One of the most important and powerful features of computational journalism is the ability to pull information from multiple databases and remix them in a variety of ways. Of course, that means that errors in those databases will be compounded and remixed as well. I wrote a bit about this problem in an October 27, 2009 post for Blogher:
“Last April, Amy Gahran blogged a Los Angeles Times story revealing that a crime map featured on the Los Angeles police department website was producing faulty data because of an error in the software that plotted the locations of specific crimes. Thus, crime clusters were showing up in low-crime neighborhoods, and some high-crime areas appeared deceptively safe. The error was particularly vexing for the high-profile news aggregator, Everyblock.com, which relied on the maps and as part of its coverage.”
The thing is, that kind of error is relatively easy to solve, compared to other kinds of errors that crop up in public records.
For example, sometimes we learn that database information is erroneous long after it is created. For example, police corruption scandals can throw years of crime data into doubt. In Philadelphia in the 1990s, revelations of drug dealing, and other criminal acts by officers in the city’s 39th precinct cast doubt on 1400 prior criminal convictions. However, if I obtain records from the Philadelphia courts or district attorney’s office for that period, can I necessarily be sure that the appropriate asterisks have been retroactively applied to those cases?
Here’s a more challenging example — not about errors in a database, but potential errors in data interpretation. About 10 years ago, I taught an interdisciplinary humanities course for which I used the University of Virginia’s online exhibit drawn from the WPA slave narratives.
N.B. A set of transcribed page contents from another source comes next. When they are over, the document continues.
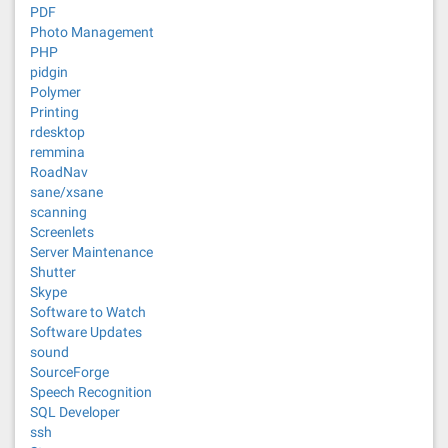
PDF
Photo Management
PHP
pidgin
Polymer
Printing
rdesktop
remmina
RoadNav
sane/xsane
scanning
Screenlets
Server Maintenance
Shutter
Skype
Software to Watch
Software Updates
sound
SourceForge
Speech Recognition
SQL Developer
ssh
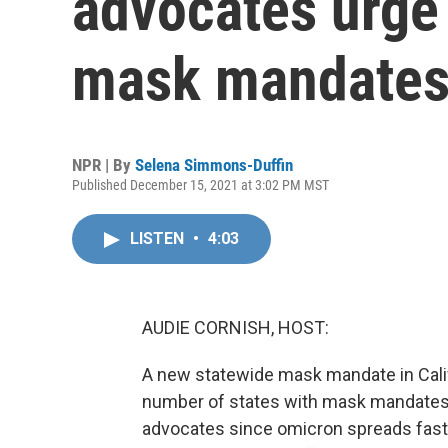
advocates urge 
mask mandate
NPR | By
Selena Simmons-Duffin
Published December 15, 2021 at 3:02 PM MST
LISTEN
•
4:03
AUDIE CORNISH, HOST:
A new statewide mask mandate in Califo
number of states with mask mandates t
advocates since omicron spreads faster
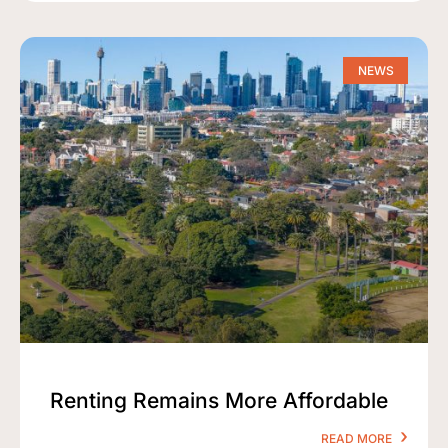
NEWS
Renting Remains More Affordable
READ MORE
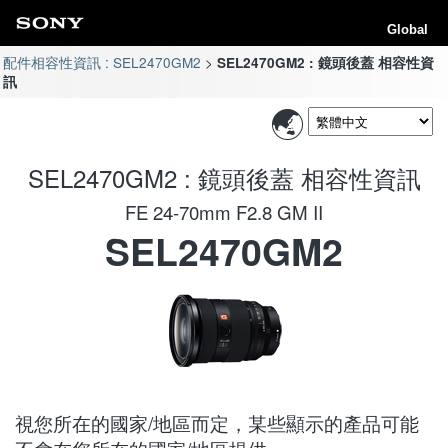
Global
配件相容性資訊 : SEL2470GM2
SEL2470GM2 : 鏡頭後蓋 相容性資
訊
SEL2470GM2 : 鏡頭後蓋 相容性資訊
FE 24-70mm F2.8 GM II
SEL2470GM2
視您所在的國家/地區而定，某些顯示的產品可能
It’s an invaluable collection that includes transcripts and even some audio recordings from the late 1930s. The collection has an equally invaluable disclaimer designed to help contemporary readers place the narratives in appropriate historical context:
Often the full meanings of the narratives will remain unclear, but the ambiguities themselves bear careful consideration. When Emma Crockett spoke about whippings, she said that “All I knowed, ’twas bad times and folks got whupped, but I kain’t say who was to blame; some was good and some was bad.” We might discern a number of reasons for her inability or unwillingness to name names, to be more specific about brutalities suffered under slavery. She admitted that her memory was failing her, not unreasonable for an eighty-year-old. She also told her interviewer that under slavery she lived on the “plantation right over yander,”and it is likely that the children or grandchildren of her former masters, or her former overseers, still lived nearby; the threat of retribution could have made her hold her tongue.
Even with the disclaimers, I found some students concluded that the slaves interviewed had not suffered that much in captivity. I had to help them to read the documents in historical and cultural context. As more primary documents become accessible to people who aren’t experts in the subject matter, the opportunity for misreading and missing the context of those documents multiply.
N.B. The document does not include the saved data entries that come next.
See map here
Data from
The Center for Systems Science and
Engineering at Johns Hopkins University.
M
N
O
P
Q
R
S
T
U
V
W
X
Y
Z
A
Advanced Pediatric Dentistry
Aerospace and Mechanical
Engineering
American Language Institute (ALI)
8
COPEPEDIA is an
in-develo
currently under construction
So I was thinking, what is there was a kind of wiki for collecting errors in public databases, enhanced with a widget that could be embedded in any website? Call it GIGO: Garbage In Garbage Out. Create an online form that would allow people to submit errors – with appropriate documentation, of course. Perhaps use the kind of vetting process, Hakia.com uses to come up with a list of credible sites in response to a given search request. (Here’s an example of a Hakia search on global warming.) What do you think?